Below is the code from lecture. It calculates the overall and standardized type-token ratios for a set of files in a folder named `sot4chaps`, outputting its results into two CSV spreadsheet files. 

However, the folder containing the presidential speeches whose TTR we want to calculate is named `speeches`, not `sot4chaps`. Find the line of code that specifies which folder contains the text for which the TTRs will be calculated and modified to reference the `speeches` folder instead. (Note: if you don't modify this code correctly, the below code will generate two empty CSV files.)

### Task 2

For **every single line of code** in the cell below, **add a comment (using `#`) explaining what that line of code does**. Some lines of code appear twice in identical or near-identical form; comment them all, cutting and pasting your explanations if necessary. Comments are not necessary for blank lines with no code in them.

In [None]:
# Starter code is provided below.
# Modify it so that Python looks in the correct folder for texts to analyze
# Then add a comment to EVERY SINGLE LINE OF CODE to explain what it does

import re #Import regex package
from pathlib import Path

folder_path = "sot4chaps/"

sample_size = 0

file = open("ttr-overall.csv", mode="w", encoding="utf-8")

file.write('"Text","Types","Tokens","TTR"\n')
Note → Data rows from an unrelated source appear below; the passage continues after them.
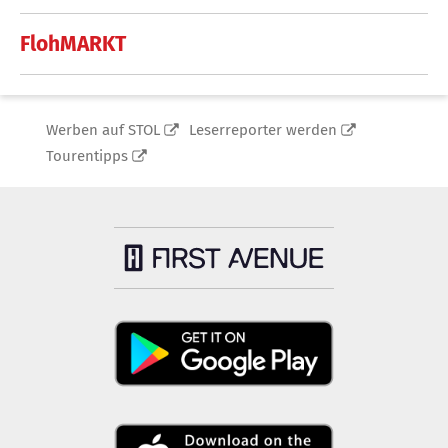
FlohMARKT
Werben auf STOL
Leserreporter werden
Tourentipps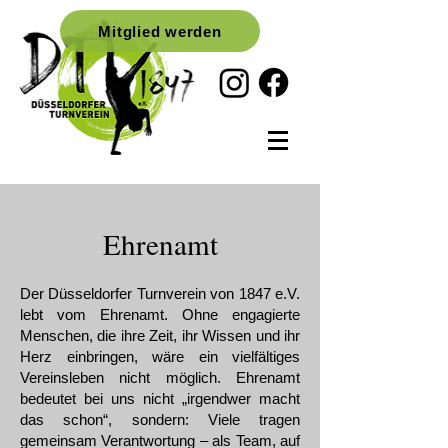
Mitglied werden
Ehrenamt
Der Düsseldorfer Turnverein von 1847 e.V.
lebt vom Ehrenamt. Ohne engagierte
Menschen, die ihre Zeit, ihr Wissen und ihr
Herz einbringen, wäre ein vielfältiges
Vereinsleben nicht möglich. Ehrenamt
bedeutet bei uns nicht „irgendwer macht
das schon“, sondern: Viele tragen
gemeinsam Verantwortung – als Team, auf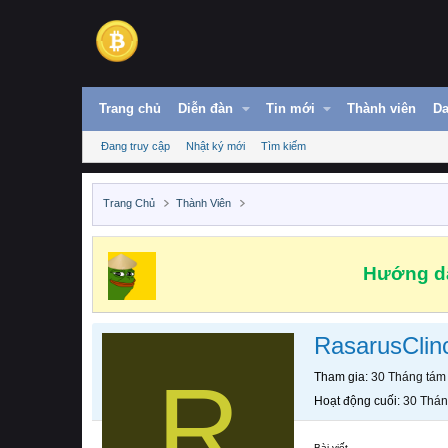
Trang chủ
Diễn đàn
Tin mới
Thành viên
Da
Đang truy cập
Nhật ký mới
Tìm kiếm
Trang Chủ
Thành Viên
Hướng dẫ
RasarusClin
R
Tham gia
30 Tháng tám
Hoạt động cuối
30 Thán
Bài viết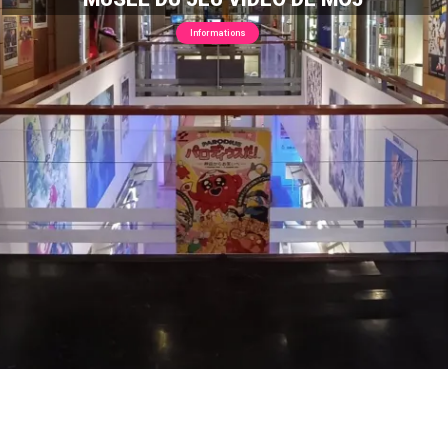
Informations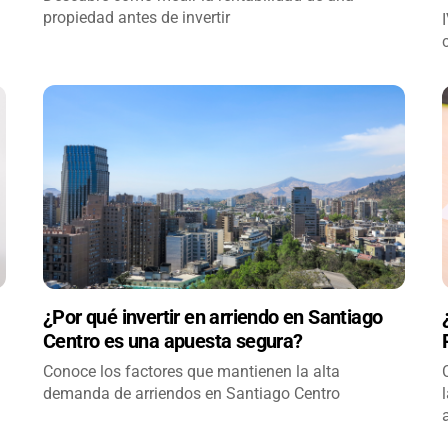
propiedad antes de invertir
¿Por qué invertir en arriendo en Santiago
Centro es una apuesta segura?
Conoce los factores que mantienen la alta
demanda de arriendos en Santiago Centro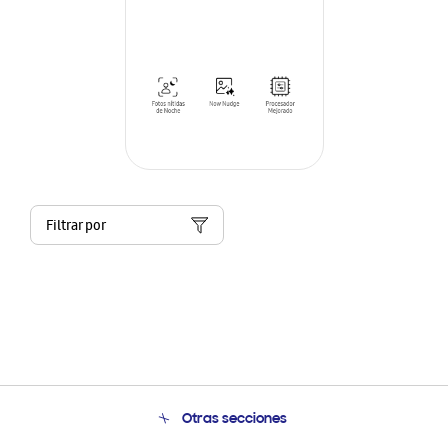
Filtrar por
Otras secciones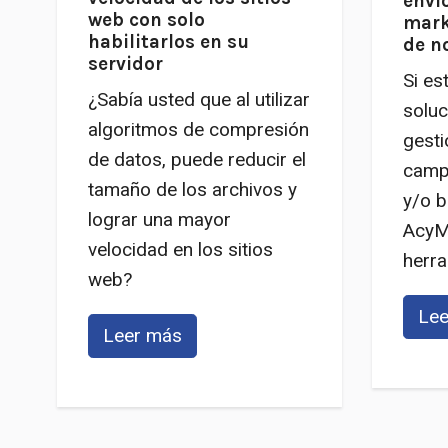
enví
web con solo
mark
habilitarlos en su
de n
servidor
Si es
¿Sabía usted que al utilizar
soluc
algoritmos de compresión
gesti
de datos, puede reducir el
camp
tamaño de los archivos y
y/o b
lograr una mayor
AcyMa
velocidad en los sitios
herra
web?
Lee
Leer más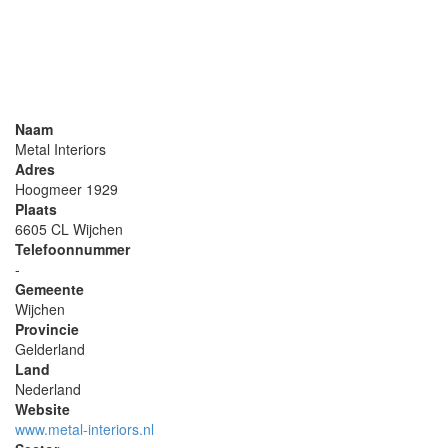
Naam
Metal Interiors
Adres
Hoogmeer 1929
Plaats
6605 CL Wijchen
Telefoonnummer
-
Gemeente
Wijchen
Provincie
Gelderland
Land
Nederland
Website
www.metal-interiors.nl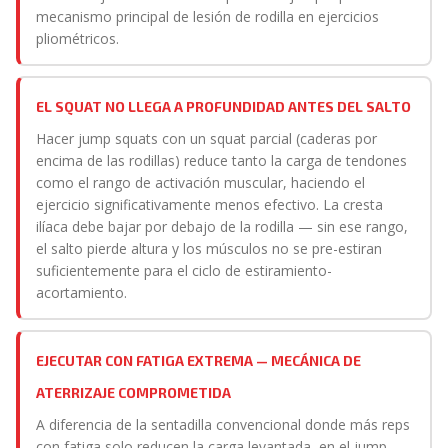
mecanismo principal de lesión de rodilla en ejercicios
pliométricos.
EL SQUAT NO LLEGA A PROFUNDIDAD ANTES DEL SALTO
Hacer jump squats con un squat parcial (caderas por
encima de las rodillas) reduce tanto la carga de tendones
como el rango de activación muscular, haciendo el
ejercicio significativamente menos efectivo. La cresta
ilíaca debe bajar por debajo de la rodilla — sin ese rango,
el salto pierde altura y los músculos no se pre-estiran
suficientemente para el ciclo de estiramiento-
acortamiento.
EJECUTAR CON FATIGA EXTREMA — MECÁNICA DE
ATERRIZAJE COMPROMETIDA
A diferencia de la sentadilla convencional donde más reps
con fatiga solo reducen la carga levantada, en el jump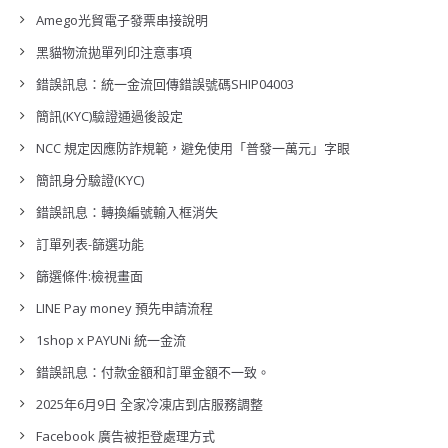
Amego光貿電子發票串接說明
黑貓物流拋單列印注意事項
錯誤訊息：統一金流回傳錯誤號碼SHIP04003
簡訊(KYC)驗證通過後設定
NCC 規定因應防詐規範，避免使用「普發一萬元」字眼
簡訊身分驗證(KYC)
錯誤訊息：轉換編號輸入框消失
訂單列表-篩選功能
篩選條件:檢視畫面
LINE Pay money 預先申請流程
1shop x PAYUNi 統一金流
錯誤訊息：付款金額和訂單金額不一致。
2025年6月9日 全家冷凍店到店服務調整
Facebook 廣告被拒登處理方式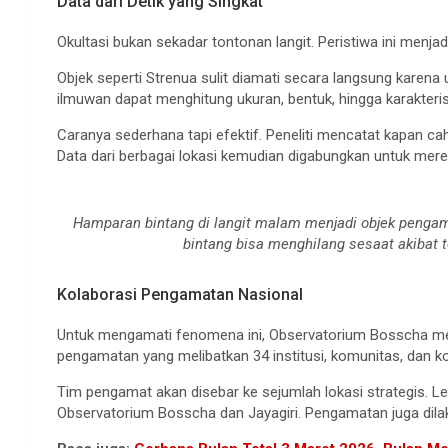
Data dari Detik yang Singkat
Okultasi bukan sekadar tontonan langit. Peristiwa ini menja
Objek seperti Strenua sulit diamati secara langsung karena u
ilmuwan dapat menghitung ukuran, bentuk, hingga karakteristi
Caranya sederhana tapi efektif. Peneliti mencatat kapan c
Data dari berbagai lokasi kemudian digabungkan untuk mere
Hamparan bintang di langit malam menjadi objek pengama
bintang bisa menghilang sesaat akibat t
Kolaborasi Pengamatan Nasional
Untuk mengamati fenomena ini, Observatorium Bosscha meng
pengamatan yang melibatkan 34 institusi, komunitas, dan kon
Tim pengamat akan disebar ke sejumlah lokasi strategis.
Observatorium Bosscha dan Jayagiri. Pengamatan juga dilak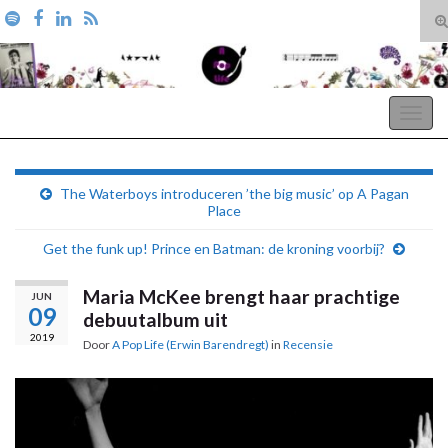
T
zo
Search for:
A Pop Life
Togg
navig
The Waterboys introduceren ’the big music’ op A Pagan
Place
Get the funk up! Prince en Batman: de kroning voorbij?
Maria McKee brengt haar prachtige
JUN
09
debuutalbum uit
2019
Door
A Pop Life (Erwin Barendregt)
in
Recensie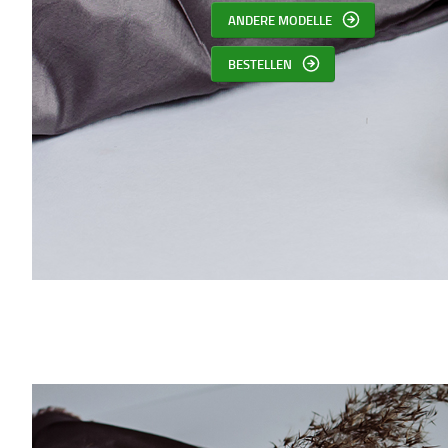
ANDERE MODELLE
BESTELLEN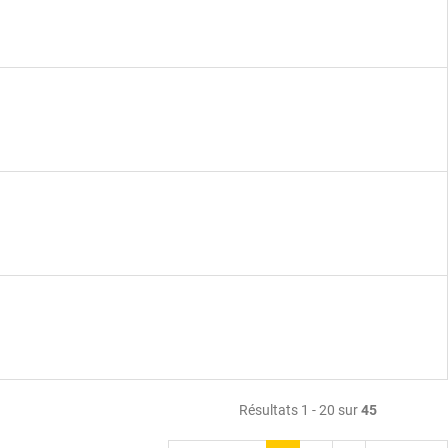
Résultats 1 - 20 sur
45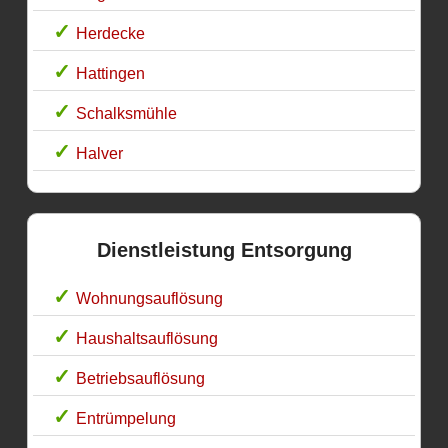
Herdecke
Hattingen
Schalksmühle
Halver
Dienstleistung Entsorgung
Wohnungsauflösung
Haushaltsauflösung
Betriebsauflösung
Entrümpelung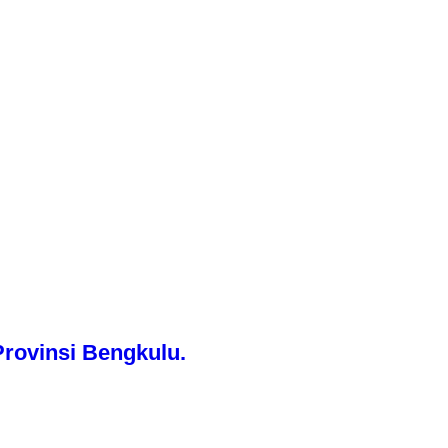
rovinsi Bengkulu.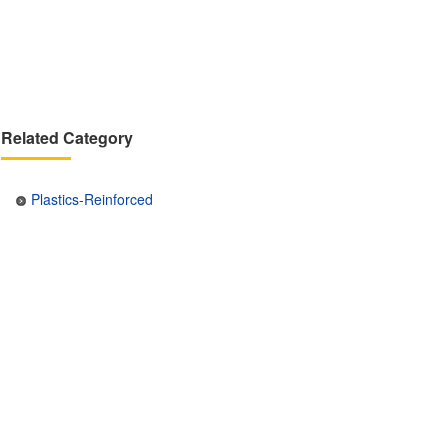
Related Category
Plastics-Reinforced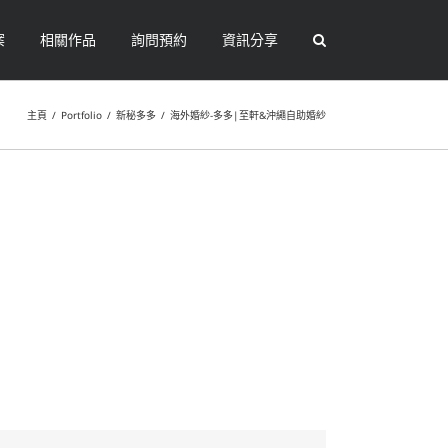
案
相關作品
詢問預約
資訊分享
主頁
/
Portfolio
/
新秘多多
/
海外婚紗-多多|至軒&沖繩自助婚紗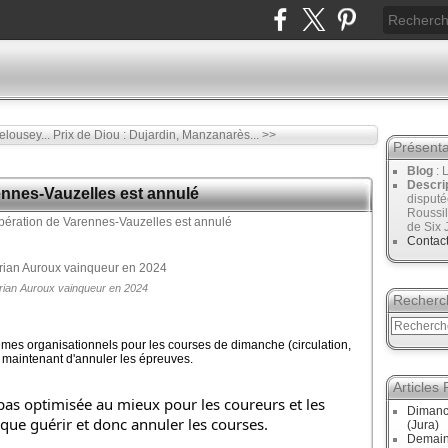
lousey...
Prix de Diou : Dujardin, Manzanarès... >>
Présenta
Blog
: 
Descri
rennes-Vauzelles est annulé
disput
Roussil
de Six 
Contac
rian Auroux vainqueur en 2024
Recherc
èmes organisationnels pour les courses de dimanche (circulation,
dès maintenant d'annuler les épreuves.
Articles
t pas optimisée au mieux pour les coureurs et les 
Dimanc
 que guérir et donc annuler les courses.
(Jura)
Demain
for file_path in sorted(Path(folder_path).glob('*.txt')):
    
    text = open(file_path, encoding='utf-8').read()
    text = re.sub("[^a-zA-Z0-9]", " ", text)
    
    text_words = text.split()
    tokens = len(text_words)
    
    if sample_size == 0 or tokens < sample_size:
        sample_size = tokens
    
    unique_words = []
    
    for word in text_words:
        word = word.lower()
        if word not in unique_words:
            unique_words.append(word)
            
    types = len(unique_words)
    
    ttr = (types / tokens) * 100
    
    file.write(f'"{file_path.stem}",{types},{tokens},{ttr}\n')

file.close()



file = open("ttr-standardized.csv", mode="w", encoding="utf-8")

file.write('"Text","Types","Tokens","TTR"\n')

for file_path in sorted(Path(folder_path).glob('*.txt')):
    text = open(file_path, encoding='utf-8').read()
    text = re.sub("[^a-zA-Z0-9]", " ", text)
    
    text_words = text.split()
    text_words_standardized = text_words[:sample_size]
    tokens_standardized = len(text_words_standardized)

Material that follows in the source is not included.